Dataset records

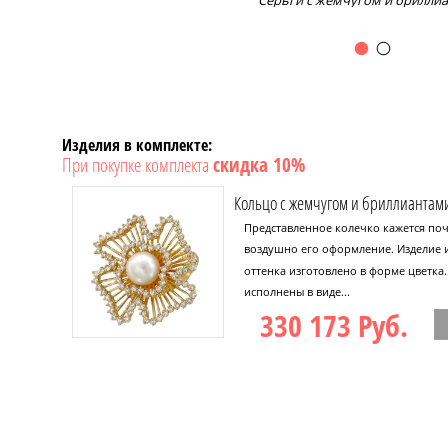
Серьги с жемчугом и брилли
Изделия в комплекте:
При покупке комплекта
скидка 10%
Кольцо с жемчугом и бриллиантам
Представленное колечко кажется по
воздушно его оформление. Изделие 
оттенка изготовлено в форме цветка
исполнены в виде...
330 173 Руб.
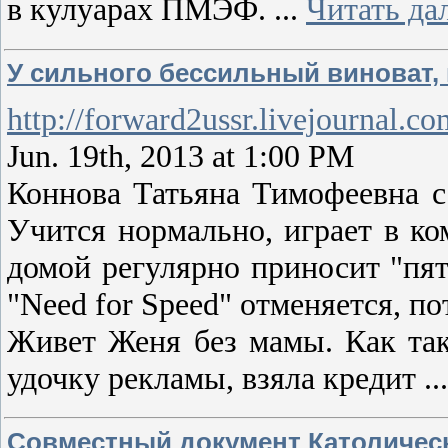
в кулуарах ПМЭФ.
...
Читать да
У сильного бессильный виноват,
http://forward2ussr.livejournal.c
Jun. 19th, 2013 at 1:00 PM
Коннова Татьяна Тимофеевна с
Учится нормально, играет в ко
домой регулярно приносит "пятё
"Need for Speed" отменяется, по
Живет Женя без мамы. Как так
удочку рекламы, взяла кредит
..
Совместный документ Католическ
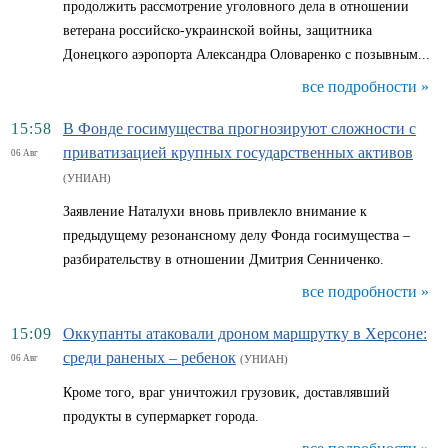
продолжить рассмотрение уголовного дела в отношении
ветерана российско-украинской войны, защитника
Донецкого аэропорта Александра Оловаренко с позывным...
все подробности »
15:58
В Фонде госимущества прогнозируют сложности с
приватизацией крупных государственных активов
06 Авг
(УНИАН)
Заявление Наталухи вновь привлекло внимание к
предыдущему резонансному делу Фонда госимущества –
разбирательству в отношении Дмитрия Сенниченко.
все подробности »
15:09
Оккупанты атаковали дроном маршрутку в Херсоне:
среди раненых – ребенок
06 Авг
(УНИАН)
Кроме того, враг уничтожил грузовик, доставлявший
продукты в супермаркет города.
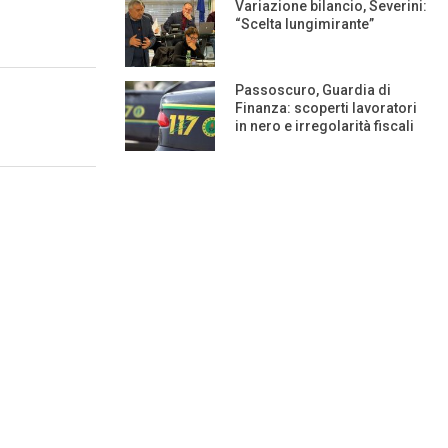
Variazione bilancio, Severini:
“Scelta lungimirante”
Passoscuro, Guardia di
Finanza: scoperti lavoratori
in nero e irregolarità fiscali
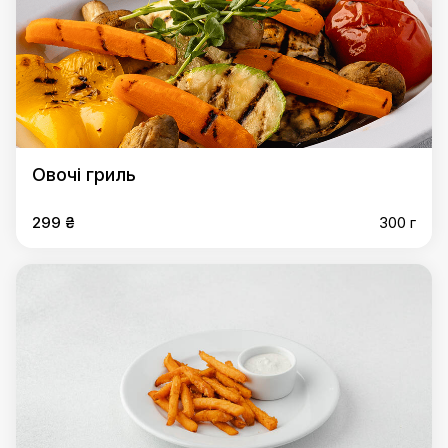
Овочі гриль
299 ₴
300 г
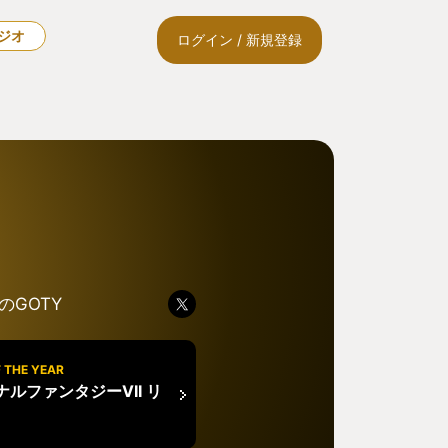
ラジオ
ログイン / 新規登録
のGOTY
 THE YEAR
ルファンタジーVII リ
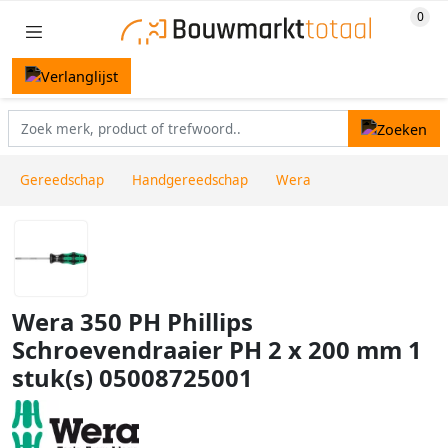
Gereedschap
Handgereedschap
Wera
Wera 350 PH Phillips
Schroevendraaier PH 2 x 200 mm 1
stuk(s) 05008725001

Exercise prompt ->
Output only the stretch above from the line with "Кольцо с жемчугом и бриллиантам" through the line with "ветерана российско-украинской войны, защитника", reproduced exactly. Exclude pictures.

Written reply ->
Кольцо с жемчугом и бриллиантам
Представленное колечко кажется по
воздушно его оформление. Изделие 
оттенка изготовлено в форме цветка
исполнены в виде...
330 173 Руб.
в кулуарах ПМЭФ.
...
Читать да
У сильного бессильный виноват,
http://forward2ussr.livejournal.c
Jun. 19th, 2013 at 1:00 PM
Коннова Татьяна Тимофеевна с
Учится нормально, играет в ко
домой регулярно приносит "пятё
"Need for Speed" отменяется, по
Живет Женя без мамы. Как так
удочку рекламы, взяла кредит
..
Совместный документ Католическ
продолжить рассмотрение уголовного дела в отношении
ветерана российско-украинской войны, защитника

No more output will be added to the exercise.